Page MenuHomePhabricator

Implement Conduit request signing for host-to-host calls
Closed, ResolvedPublic


To make working copy calls service-oriented (T2783) we need Phabricator hosts to be able to make Conduit calls to one another.

  • Hosts should be able to sign requests with a private key.
  • Hosts should be able to receive, verify, and authorize requests signed with a private key.

Event Timeline

A couple of other thoughts on this:

  • Instead of passing hostID + signature, I think we should just pass publicKey + signature, essentially like the SSH handshake works, and Almanac devices should add their public keys to PhabricatorUserSSHKey (at some point, we'll rename that to PhabricatorKnownPublicSSHKey or something, and change userPHID to objectPHID). This allows users to use the signing mechanism, too, and makes public key lookup consistent. This can give us a place to solve the caching problem too, maybe (allow the table to store keys in multiple formats).
  • I think we probably should hand the private key to ConduitClient and put the signing logic there, and have request signature computation live in libphutil.

I've paved the way for this in T5833 and it's coming up shortly.

Sooooo it looks like ssh-keygen -e -f ... -m ... is broken on Mavericks.

I can work around it regardless, but you can check with this if you have Yosemite:

ssh-keygen -y -f ~/.ssh/id_rsa > # generate your ssh-formatted public key if you don't have a copy already
ssh-keygen -e -f -m pem # this fails on Mavericks

Chads-MacBook-Pro:~ chad$ ssh-keygen -y -f ~/.ssh/id_rsa >
Chads-MacBook-Pro:~ chad$ ssh-keygen -e -f -m pem
PEM_write_RSAPublicKey failed

Yep, same failure mode I'm getting.
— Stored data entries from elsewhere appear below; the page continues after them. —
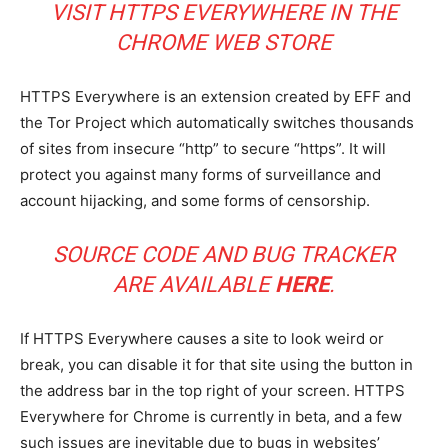
VISIT HTTPS EVERYWHERE IN THE
CHROME WEB STORE
HTTPS Everywhere is an extension created by EFF and
the Tor Project which automatically switches thousands
of sites from insecure “http” to secure “https”. It will
protect you against many forms of surveillance and
account hijacking, and some forms of censorship.
SOURCE CODE AND BUG TRACKER
ARE AVAILABLE
HERE
.
If HTTPS Everywhere causes a site to look weird or
break, you can disable it for that site using the button in
the address bar in the top right of your screen. HTTPS
Everywhere for Chrome is currently in beta, and a few
such issues are inevitable due to bugs in websites’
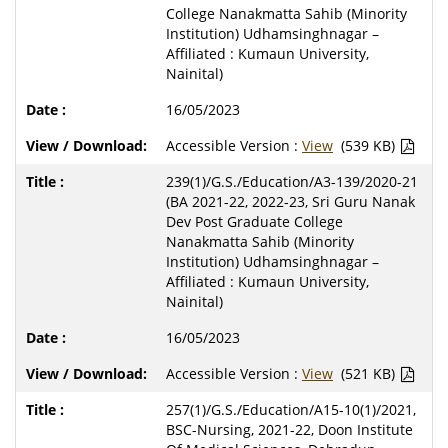
College Nanakmatta Sahib (Minority
Institution) Udhamsinghnagar –
Affiliated : Kumaun University,
Nainital)
16/05/2023
Accessible Version :
View
(539 KB)
239(1)/G.S./Education/A3-139/2020-21
(BA 2021-22, 2022-23, Sri Guru Nanak
Dev Post Graduate College
Nanakmatta Sahib (Minority
Institution) Udhamsinghnagar –
Affiliated : Kumaun University,
Nainital)
16/05/2023
Accessible Version :
View
(521 KB)
257(1)/G.S./Education/A15-10(1)/2021,
BSC-Nursing, 2021-22, Doon Institute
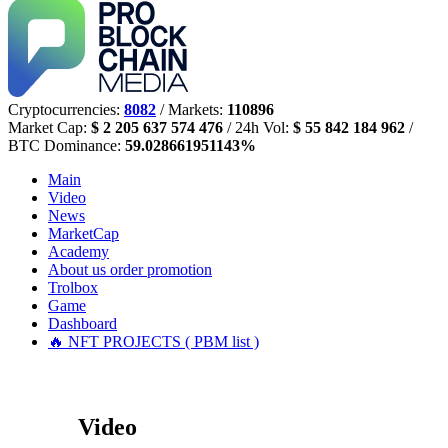
Cryptocurrencies:
8082
/ Markets:
110896
Market Cap:
$ 2 205 637 574 476
/ 24h Vol:
$ 55 842 184 962
/
BTC Dominance:
59.028661951143%
Main
Video
News
MarketCap
Academy
About us
order promotion
Trolbox
Game
Dashboard
🔥 NFT PROJECTS ( PBM list )
Video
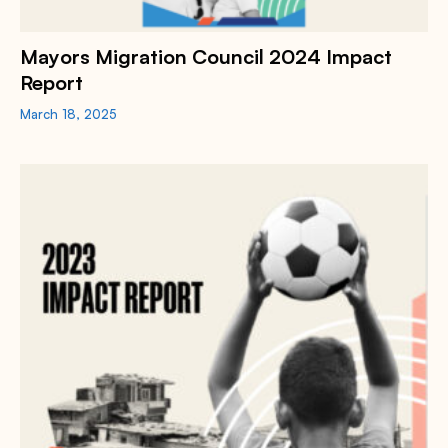
Mayors Migration Council 2024 Impact
Report
March 18, 2025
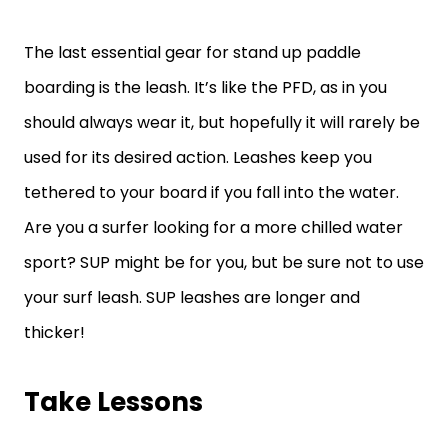
The last essential gear for stand up paddle
boarding is the leash. It’s like the PFD, as in you
should always wear it, but hopefully it will rarely be
used for its desired action. Leashes keep you
tethered to your board if you fall into the water.
Are you a surfer looking for a more chilled water
sport? SUP might be for you, but be sure not to use
your surf leash. SUP leashes are longer and
thicker!
Take Lessons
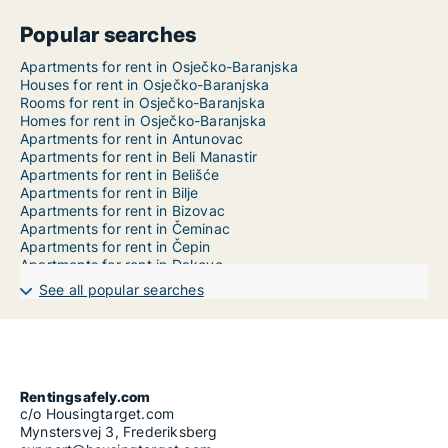
Popular searches
Apartments for rent in Osječko-Baranjska
Houses for rent in Osječko-Baranjska
Rooms for rent in Osječko-Baranjska
Homes for rent in Osječko-Baranjska
Apartments for rent in Antunovac
Apartments for rent in Beli Manastir
Apartments for rent in Belišće
Apartments for rent in Bilje
Apartments for rent in Bizovac
Apartments for rent in Čeminac
Apartments for rent in Čepin
Apartments for rent in Đakovo
Apartments for rent in Darda
See all popular searches
Apartments for rent in Donja Motičina
Apartments for rent in Donji Miholjac
Apartments for rent in Draž
Apartments for rent in Drenje
Apartments for rent in Đurđenovac
Apartments for rent in Erdut
Rentingsafely.com
Apartments for rent in Ernestinovo
c/o Housingtarget.com
Apartments for rent in Feričanci
Mynstersvej 3, Frederiksberg
Apartments for rent in Gorjani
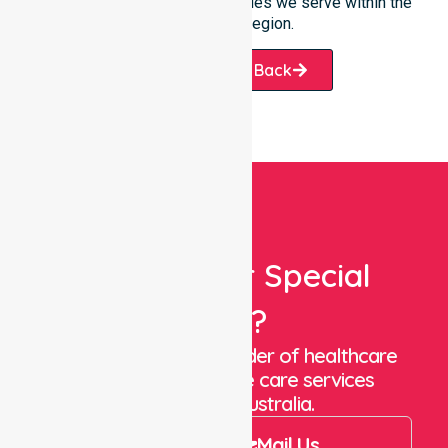
throughout the many communities we serve within the
Victoria Daly region.
Request A Call Back
Looking For Special
Care?
We are a trusted provider of healthcare
staffing and in-home care services
throughout Australia.
Call Us
Mail Us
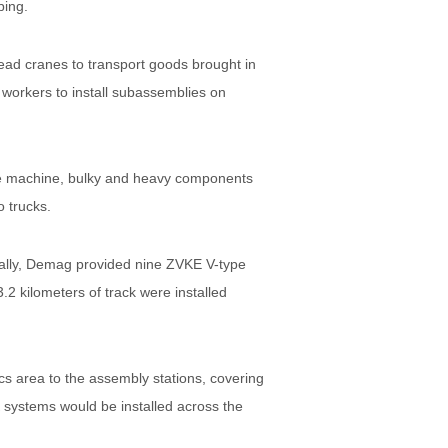
ping.
head cranes to transport goods brought in
 workers to install subassemblies on
 the machine, bulky and heavy components
o trucks.
ally, Demag provided nine ZVKE V-type
.2 kilometers of track were installed
s area to the assembly stations, covering
systems would be installed across the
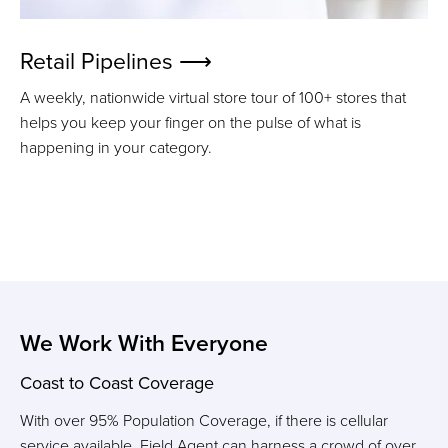
Retail Pipelines ⟶
A weekly, nationwide virtual store tour of 100+ stores that
helps you k
eep your finger on the pulse of what is
happening in your category.
We Work With Everyone
Coast to Coast Coverage
With over 95% Population Coverage, if there is cellular
service available,
Field Agent can harness a crowd of over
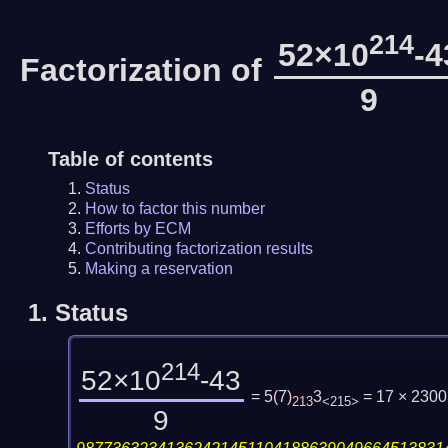
214
52×10
-4
Factorization of
9
Table of contents
Status
How to factor this number
Efforts by ECM
Contributing factorization results
Making a reservation
1.
Status
214
52×10
-43
= 5
(
7
)
3
= 17 × 230
213
<215>
9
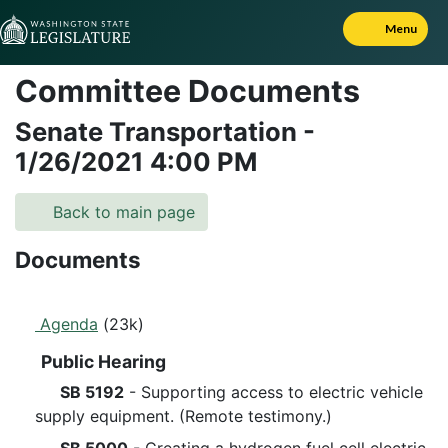
Skip to Content
Menu
Committee Documents
Senate Transportation
-
1/26/2021
4:00 PM
Back to main page
Documents
Agenda
(23k)
Public Hearing
SB 5192
- Supporting access to electric vehicle
supply equipment. (Remote testimony.)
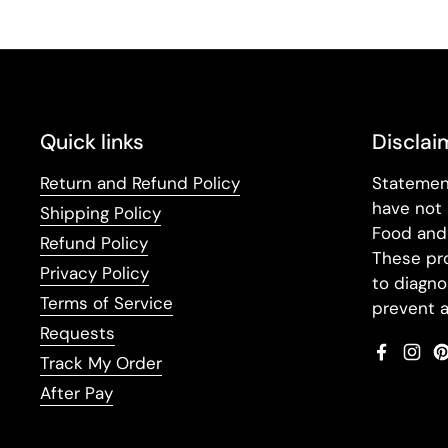
Quick links
Disclai
Return and Refund Policy
Statemen
have not
Shipping Policy
Food and 
Refund Policy
These pr
Privacy Policy
to diagno
Terms of Service
prevent a
Requests
Faceboo
Inst
Track My Order
After Pay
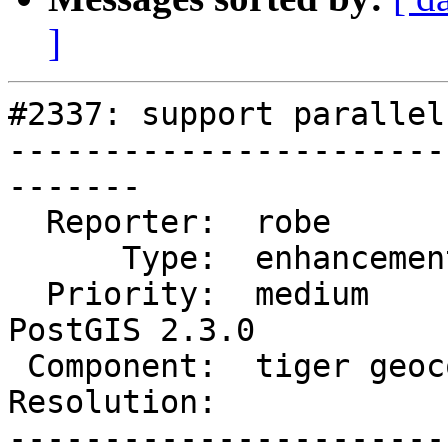
]
#2337: support parallel
-----------------------
-------

  Reporter:  robe            |      Owner:  robe

      Type:  enhancement     |     Status:  new

  Priority:  medium          |  Milestone:  
PostGIS 2.3.0

 Component:  tiger geocoder  |    Version:  trunk

Resolution:            
-----------------------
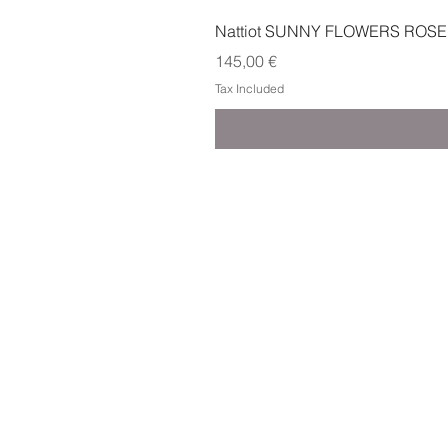
Nattiot SUNNY FLOWERS ROSE
Price
145,00 €
Tax Included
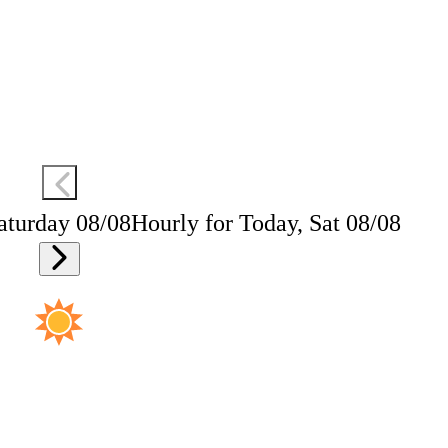
aturday 08/08
Hourly for Today, Sat 08/08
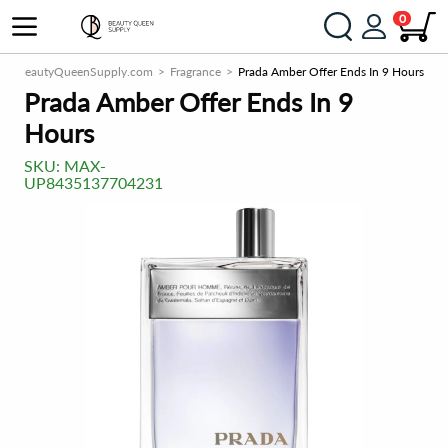
0
BeautyQueenSupply.com
Fragrance
Prada Amber Offer Ends In 9 Hours
Prada Amber Offer Ends In 9
Hours
SKU:
MAX-
UP8435137704231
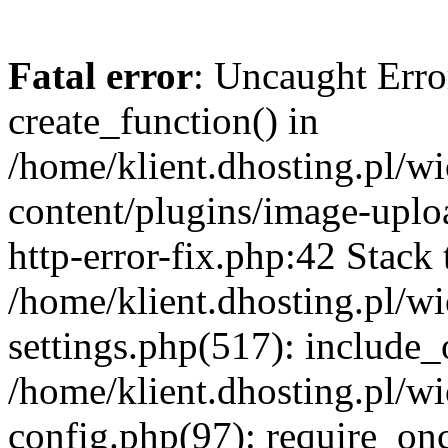
Fatal error
: Uncaught Erro
create_function() in
/home/klient.dhosting.pl/
content/plugins/image-uplo
http-error-fix.php:42 Stack 
/home/klient.dhosting.pl/
settings.php(517): include_
/home/klient.dhosting.pl/
config.php(97): require_once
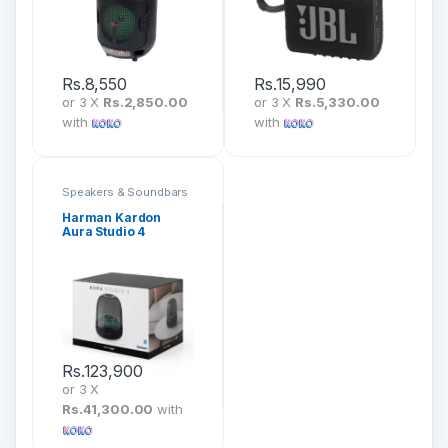
Rs.
8,550
Rs.
15,990
or 3 X
Rs.2,850.00
or 3 X
Rs.5,330.00
with
with
Speakers & Soundbars
Harman Kardon
Aura Studio 4
Rs.
123,900
or 3 X
Rs.41,300.00
with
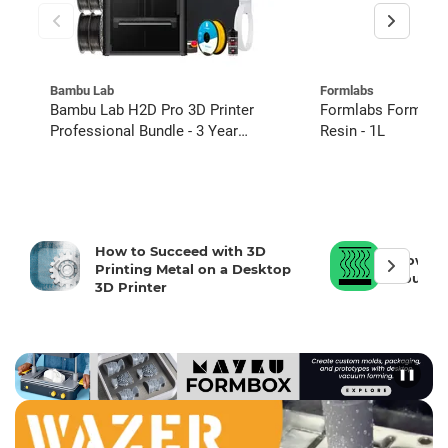
Bambu Lab
Formlabs
Bambu Lab H2D Pro 3D Printer
Formlabs Form 3 Tough 2000
Professional Bundle - 3 Year
Resin - 1L
Extended Warranty
How to Succeed with 3D
How To 
Printing Metal on a Desktop
Your 3D
3D Printer
❚❚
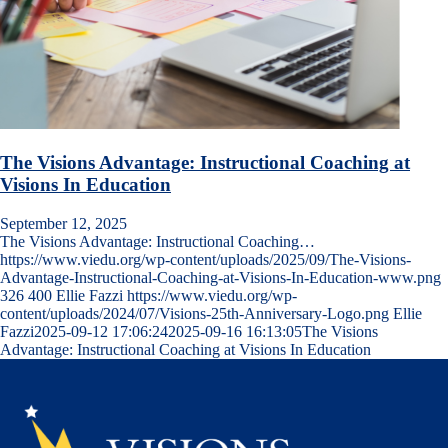
The Visions Advantage: Instructional Coaching at
Visions In Education
September 12, 2025
The Visions Advantage: Instructional Coaching…
https://www.viedu.org/wp-content/uploads/2025/09/The-Visions-
Advantage-Instructional-Coaching-at-Visions-In-Education-www.png
326
400
Ellie Fazzi
https://www.viedu.org/wp-
content/uploads/2024/07/Visions-25th-Anniversary-Logo.png
Ellie
Fazzi
2025-09-12 17:06:24
2025-09-16 16:13:05
The Visions
Advantage: Instructional Coaching at Visions In Education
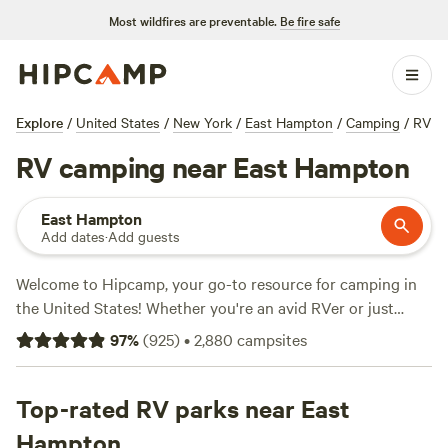
Most wildfires are preventable.
Be fire safe
Explore
/
United States
/
New York
/
East Hampton
/
Camping
/
RV
RV camping near East Hampton
East Hampton
Add dates
·
Add guests
Welcome to Hipcamp, your go-to resource for camping in
the United States! Whether you're an avid RVer or just
looking to try something new, we've got you covered. With
97
%
(
925
)
•
2,880
campsites
over 370 options near East Hampton, New York, specifically
tailored for RV camping, you're sure to find the perfect
spot for your next adventure. Looking for reviews? Check
Top-rated RV parks near East
out top campsites like
Vernal Heights
(173 reviews),
Rosy
Hampton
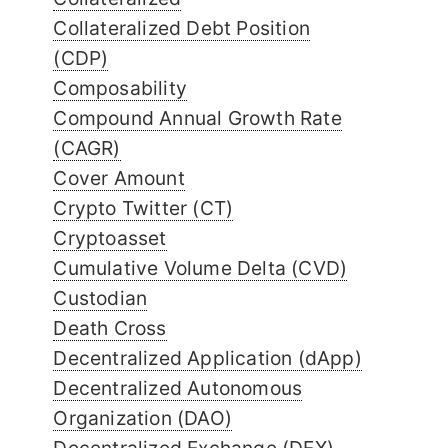
Collateralized Debt Position
(CDP)
Composability
Compound Annual Growth Rate
(CAGR)
Cover Amount
Crypto Twitter (CT)
Cryptoasset
Cumulative Volume Delta (CVD)
Custodian
Death Cross
Decentralized Application (dApp)
Decentralized Autonomous
Organization (DAO)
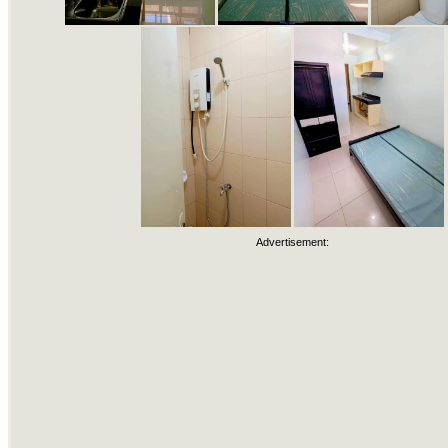
Advertisement:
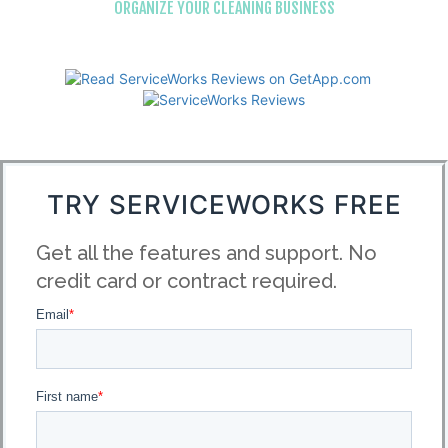
ORGANIZE YOUR CLEANING BUSINESS
TRY SERVICEWORKS FREE
Get all the features and support. No
credit card or contract required.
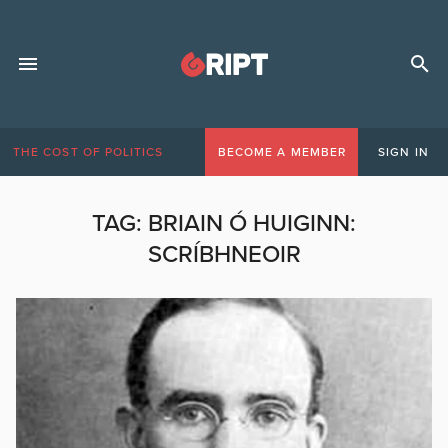
THE COST OF POLITICS
BECOME A MEMBER
SIGN IN
TAG:
BRIAIN Ó HUIGINN:
SCRÍBHNEOIR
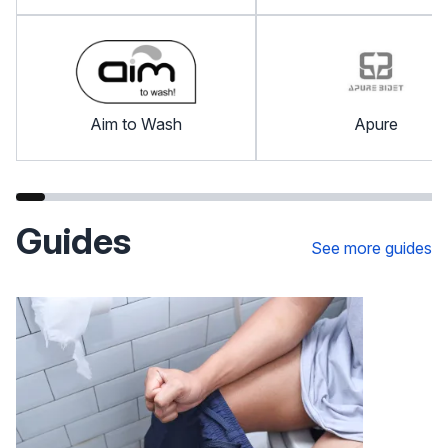
Aim to Wash
Apure
Guides
See more guides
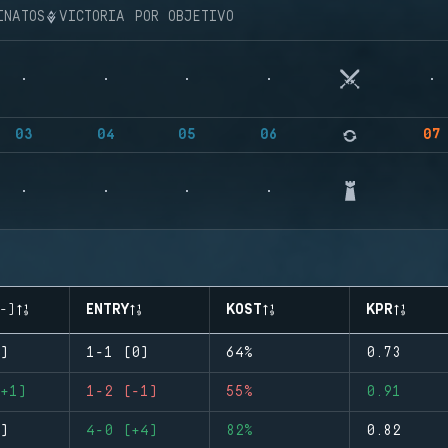
INATOS
VICTORIA POR OBJETIVO
03
04
05
06
07
-)
ENTRY
KOST
KPR
)
1-1 (0)
64%
0.73
+1)
1-2 (-1)
55%
0.91
)
4-0 (+4)
82%
0.82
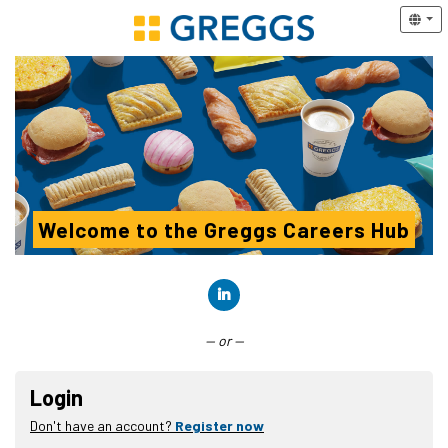
Welcome to the Greggs Careers Hub
Connect with LinkedIn
— or —
Login
Don't have an account?
Register now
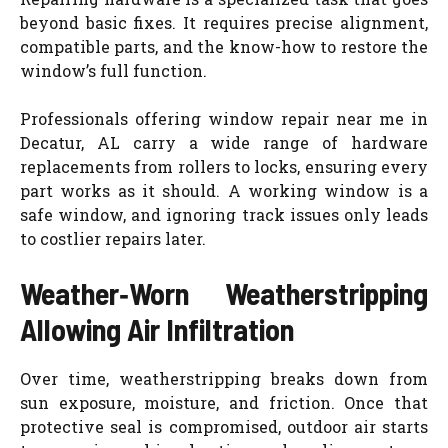
beyond basic fixes. It requires precise alignment,
compatible parts, and the know-how to restore the
window’s full function.
Professionals offering window repair near me in
Decatur, AL carry a wide range of hardware
replacements from rollers to locks, ensuring every
part works as it should. A working window is a
safe window, and ignoring track issues only leads
to costlier repairs later.
Weather‑Worn Weatherstripping
Allowing Air Infiltration
Over time, weatherstripping breaks down from
sun exposure, moisture, and friction. Once that
protective seal is compromised, outdoor air starts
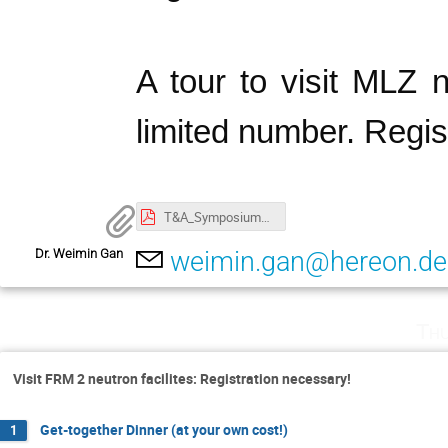
A tour to visit MLZ n
limited number. Regis
T&A_Symposium@MLZ_Apr25_2025_Program.pdf
Dr. Weimin Gan
weimin.gan@hereon.de
Thu
Visit FRM 2 neutron facilites: Registration necessary!
Get-together Dinner (at your own cost!)
1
There are reasonable workarounds, it's just a minor setback.

I need to reduce/alter the authentication strength of this a bit. D1040 originally required CLI access to associate a key with a device, so it was OK to give requests using a key to authenticate omnipotent access because association guaranteed direct database access.

Since you can use the web UI to manage keys, giving device keys omnipotent access unconditionally would violate the security model: anyone with Almanac access could add a key to a device, then sign requests with it and act as the omnipotent user.

We do need omnipotent keys (or at least highly-privileged keys) so the daemons can make unrestricted requests when processing repositories. These need to be elevated via CLI, though.

For non-CLI keys, I'm going to let administrators optionally bind them to bot accounts. If they're unbound, they won't be usable for Conduit authentication. A new CLI workflow (bin/almanac empower-device-key or similar) will rebind them as omnipotent. This is better for the SAAS case too, because web instances can have a device key with very limited access (essentially, read-only access to Almanac). Unbound keys will still be accessible via the API (eventually) and usable for third-party key stuff.

I'm going to skip all the account binding junk and just sign the SAAS requests as a user instead of as a device. It's simpler and not much different in the end.

This is effectively working now. Some followup work in T5955 and T6706.